Business6 min read

How to Onboard a New Freelance Client the Right Way

The first two weeks with a new client set the tone for everything that follows. Here's how to onboard professionally and avoid the problems that start early.

Most freelance problems — scope creep, payment disputes, miscommunication, scope disagreements — don't start mid-project. They start at the beginning, when expectations weren't set clearly enough and neither side asked the questions they should have.

A good onboarding process closes those gaps before they become problems. Here's what it looks like.

Before You Start Work

Have the scope conversation properly. A client brief or a discovery call is not a scope. Make sure you and the client agree on what success looks like — not just what you're building, but what it needs to accomplish. "A five-page website" and "a five-page website that generates 20 demo requests per month" are very different briefs, and only one of them gives you criteria for whether the work succeeded.

Get the contract signed before anything else. Not after you've started. Not while you're "getting started on some initial concepts." Before any billable work happens. The contract is what defines the engagement — without it, you're working on informal terms that are hard to enforce if something goes sideways.

Collect the deposit. If you charge upfront (and you should, for most project work), collect it before you block time in your calendar. A client who hasn't paid anything can change their mind with no consequence to them. A client who's paid 40% has committed.

Set up a shared folder. One place for briefs, assets, feedback, and final deliverables. Not a chain of emails with "final_FINAL_v3.pdf" scattered across it. Google Drive, Notion, wherever — just one place, agreed from the start.

The Kickoff

A kickoff call for anything beyond a small one-off task is time well spent. Use it to:

  • Confirm you're aligned on scope, timeline, and deliverables
  • Agree on communication rhythm (weekly check-ins, async only, whatever works)
  • Clarify who has sign-off authority — the person you talk to day-to-day is often not the person who needs to approve the final deliverable
  • Walk through the timeline and any dependencies (assets you need from them, approvals required before you proceed)
  • Set expectations on feedback — how many rounds, what format, within what timeframe

Send a written summary after the call. This doesn't need to be formal — a quick email "here's what we agreed to" is enough. It creates a record and gives the client a chance to correct anything they heard differently.

Communication Norms

Decide upfront how you'll communicate and at what frequency. Some clients want daily updates. Some want to hear from you only when there's something to show. Neither is wrong — misalignment is.

Set boundaries that work for you. If you don't respond to messages outside business hours, say that. Most professional clients will respect it. The ones who won't are telling you something useful before you're deep into the work.

Response time expectations go both ways.

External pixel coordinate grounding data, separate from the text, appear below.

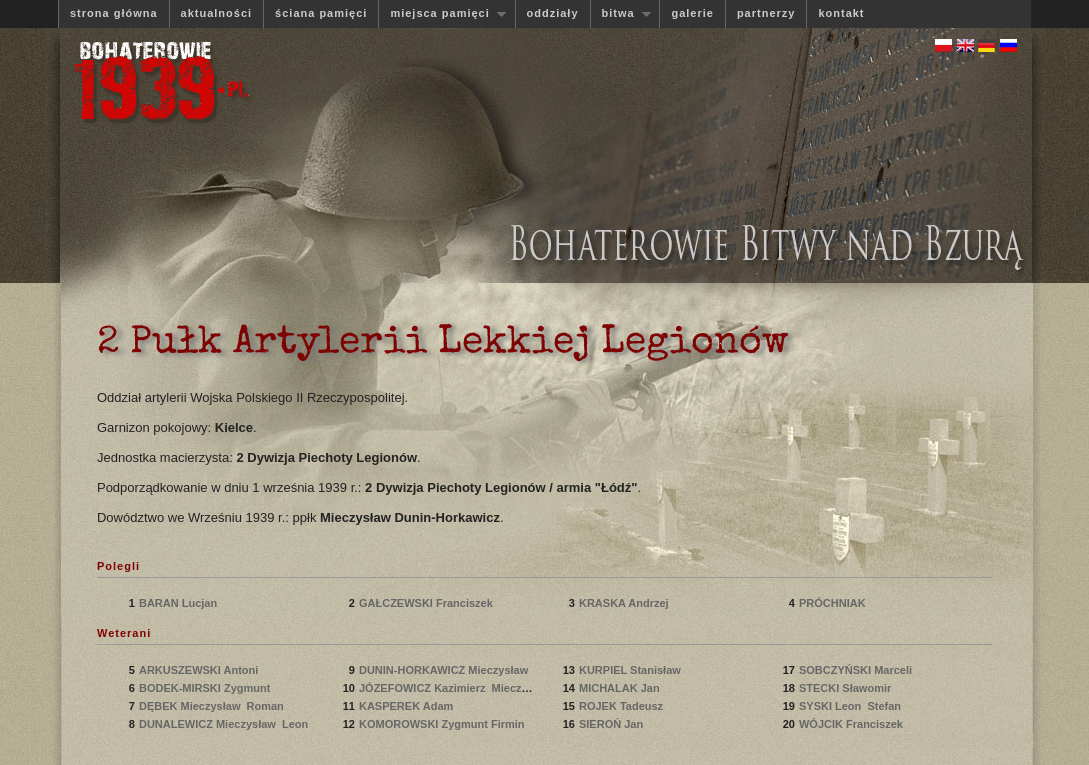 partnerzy (766, 13)
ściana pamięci (321, 13)
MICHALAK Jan (621, 688)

If you need feedback within three business days to stay on schedule, say that in the kickoff — and put it in the contract.

The Client Portal

One thing that changes the dynamic significantly: giving the client a place to see what's happening without having to ask.

When a client can log in and see the current invoice status, the contract they signed, the timeline you're working against — they stop sending "just checking in" emails because they already have the information. It also makes you look more professional, regardless of your output quality.

TAV gives every client their own portal automatically. They see the current invoice, can download past documents, and have a record of everything agreed. No chasing, no confusion about versions, no "can you resend that?" emails.

Ending the Onboarding

Onboarding ends when the first milestone is delivered and approved, or — for shorter projects — when you're mid-work and the process is running smoothly.

The sign that it went well: the client knows what to expect from you, you know what to expect from them, and there's no ambiguity about what you're building or when.

The sign it didn't go well: you're two weeks in and still waiting on a brief, or you've already had to have an awkward conversation about something that should have been established from the start.

Most of the latter category is preventable with a consistent process. Build one, run it every time, adjust it as you learn what works.